Because ML and AI are both new and emerging fields, it’s important that tests be conducted fairly and that the benchmark runs don’t favor one architecture over the other simply because best testing parameters aren’t well-known. To that end, RiseML allowed both Nvidia and Google engineers to review drafts of their test results and to offer comments and suggestions. The company also states its figures have been reviewed by an additional panel of outside experts in the field.
The comparison is between four Google TPUv2 chips (which form one Cloud TPU) against 4x Nvidia Volta GPUs. Both have 64GB of total RAM and the data sets were trained in the same fashion. RiseML tested the ResNet-50 model (exact configuration details are available in the blog post) and the team investigated both raw performance (throughput), accuracy, and convergence (an algorithm converges when its output comes closer and closer to a specific value).

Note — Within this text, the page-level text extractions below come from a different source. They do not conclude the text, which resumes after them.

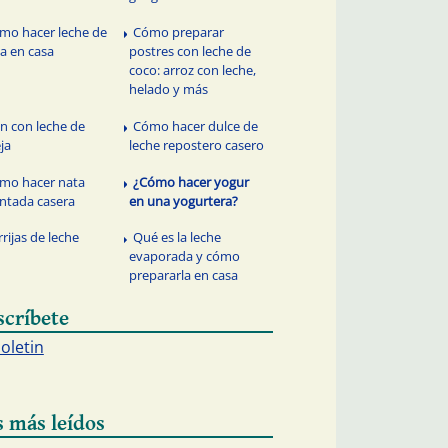
mo hacer leche de
Cómo preparar
a en casa
postres con leche de
coco: arroz con leche,
helado y más
an con leche de
Cómo hacer dulce de
ja
leche repostero casero
mo hacer nata
¿Cómo hacer yogur
tada casera
en una yogurtera?
rrijas de leche
Qué es la leche
evaporada y cómo
prepararla en casa
scríbete
boletin
s más leídos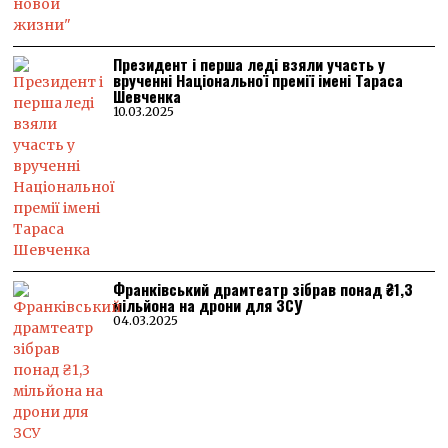
Президент і перша леді взяли участь у
врученні Національної премії імені Тараса
Шевченка
10.03.2025
Франківський драмтеатр зібрав понад ₴1,3
мільйона на дрони для ЗСУ
04.03.2025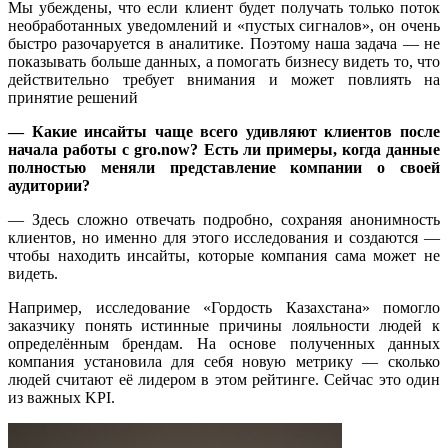
Мы убеждены, что если клиент будет получать только поток
необработанных уведомлений и «пустых сигналов», он очень
быстро разочаруется в аналитике. Поэтому наша задача — не
показывать больше данных, а помогать бизнесу видеть то, что
действительно требует внимания и может повлиять на
принятие решений
— Какие инсайты чаще всего удивляют клиентов после
начала работы с gro.now? Есть ли примеры, когда данные
полностью меняли представление компании о своей
аудитории?
— Здесь сложно отвечать подробно, сохраняя анонимность
клиентов, но именно для этого исследования и создаются —
чтобы находить инсайты, которые компания сама может не
видеть.
Например, исследование «Гордость Казахстана» помогло
заказчику понять истинные причины лояльности людей к
определённым брендам. На основе полученных данных
компания установила для себя новую метрику — сколько
людей считают её лидером в этом рейтинге. Сейчас это один
из важных KPI.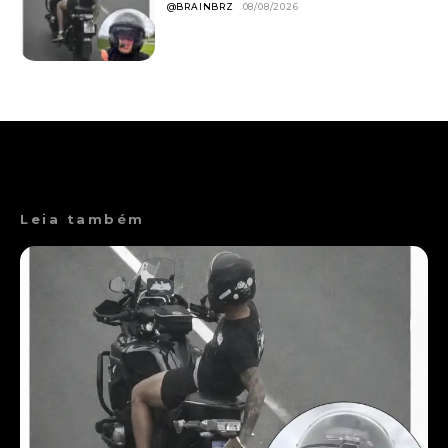
@BRAINBRZ
08/08/2026
Leia também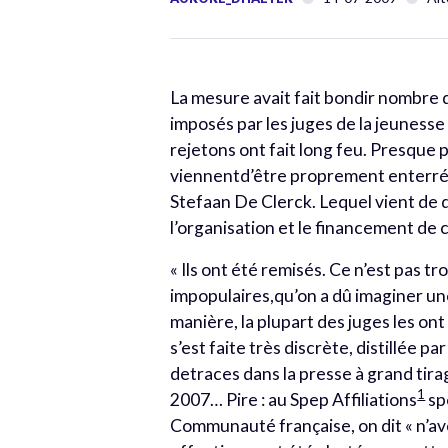
La mesure avait fait bondir nombre d
imposés par les juges de la jeunesse
rejetons ont fait long feu. Presque p
viennentd’être proprement enterrés –
Stefaan De Clerck. Lequel vient de 
l’organisation et le financement de
« Ils ont été remisés. Ce n’est pas tro
impopulaires,qu’on a dû imaginer un
manière, la plupart des juges les on
s’est faite très discrète, distillée p
detraces dans la presse à grand tirag
1
2007… Pire : au Spep Affiliations
sp
Communauté française, on dit « n’av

The suggested batch size for TPUs is 1024, but other batch sizes were tested at reader request. Nvidia does perform better at those lower batch sizes. In accuracy and convergence, the TPU solution is somewhat better (76.4 percent top-1 accuracy for Cloud TPU, compared with 75.7 percent for Volta). Improvements to top-end accuracy are difficult to come by, and the RiseML team makes the small difference between the two solutions out to be more important than you might think. But where Google’s Cloud TPU really wins, at least right now, is on pricing.
Ultimately, what matters is the time and cost it takes to reach a certain accuracy. If we assume an acceptable solution at 75.7 percent (the best accuracy achieved by the GPU implementation), we can calculate the cost to achieve this accuracy based on required epochs and training speed in images per second. This excludes time to evaluate the model in-between epochs and training startup time.
As shown above, the current pricing of the Cloud TPU allows to train a model to 75.7 percent on ImageNet from scratch for $ 55 in less than 9 hours! Training to convergence at 76.4 percent costs $ 73. While the V100s perform similarly fast, the higher price and slower convergence of the implementation results in a considerably higher cost-to-solution.
Google may be subsidizing its cloud processor pricing, and the exact performance characteristics of ML chips will vary depending on implementation and programmer skill. This is far from the final word on Volta’s performance, or even Volta as compared with Google’s Cloud TPU. But at least for now, in ResNet-50, Google’s cloud TPU appears to offer nearly identical performance at substantially lower prices.